The transportation planning process typically involves assessing needs and making recommendations based on considerations of historic trends and forecasts, resulting in a single "most-likely" estimate of future conditions. While this approach works well in some settings, the "predict and plan" method does not enable consideration of how future conditions might change and thereby affect transportation needs. The single forecast method also limits planners' ability to simultaneously look at the interplay of different factors on traveler behavior and levels of travel demand and how those factors can be optimized to achieve broader public policy goals such as livability. To address the limitations of predict and plan methods, transportation planning professionals are increasingly using scenario planning as a method to inform better decisionmaking. Scenario planning provides a framework to help planners and interested stakeholders consider issues and opportunities associated with uncertain futures or new desirable futures that are very different from conditions today.

Scenario planning in transportation is not focused on utopian or ideal futures, rather it is a method that enables a more effective decisionmaking process that takes into account the "what-ifs?" and the longer term strategies needed to help make transportation investment decisions that support a more resilient and desirable future. Scenario planning is an enhancement of the planning process rather than a replacement. It can result in a reconfirmation of existing goals, objectives, policies, and investment decisions and it can highlight the need to make policy, programming, or investment priority changes.

Scenario planning in transportation is typically applied to a long-range transportation planning process. Often led by metropolitan planning organizations (MPO), scenario planning in transportation most often is used to support community efforts to establish visions that help identify specific development and transportation policies and investments that can in turn help support long term goals. However more recently, MPOs and departments of transportation (DOT) have begun using scenario planning to provide insights on the potential impacts of evolving technology, climate change, shifting traveler behavior, financial uncertainty, failing infrastructure, natural and man-made events, and other unknowns so that they can be factored into planning and programming decisions. Scenario planning is also being used in response to changing public policies and a call for new measures of transportation performance that address broader livability goals, such as increasing transportation choices or improving accessibility rather than simply looking at measures to reduce congestion or enhance vehicular mobility.

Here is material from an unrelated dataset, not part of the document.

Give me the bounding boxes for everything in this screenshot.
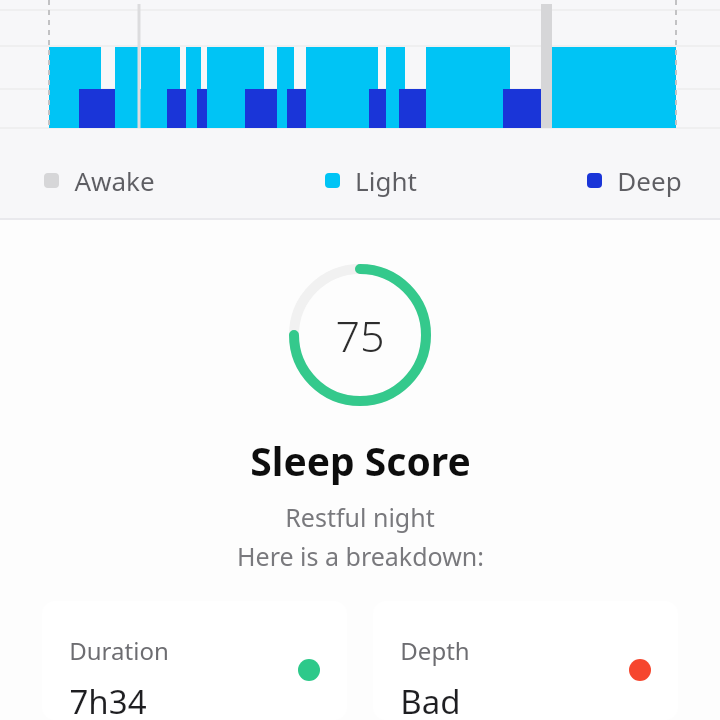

Transportation systems management and operations proactively addresses transportation system user needs by:

  • Influencing travel demand in terms of location, time, and intensity of demand.
  • Managing trips effectively.
  • Anticipating and responding to planned and unplanned events such as traffic incidents, work zones, inclement weather, and special events.
  • Providing travelers with high quality information.
  • Ensuring that the unique needs of the freight community are considered and included in all of the above.

Source: Federal Highway Administration, Office of Operations, Presentation, Undated, Jeffrey A. Lindley.

As the use of TSMO strategies expands in States and regions across the United States, the importance of making effective planning and programming decisions for TSMO increases. To date, most scenario planning for transportation occurs over a longer term horizon, but scenario planning can also enhance shorter term planning and investment decisions. It has not been applied to TSMO-focused planning efforts, but given the benefits to long-range transportation planning, scenario planning holds promise for improving planning for TSMO as well.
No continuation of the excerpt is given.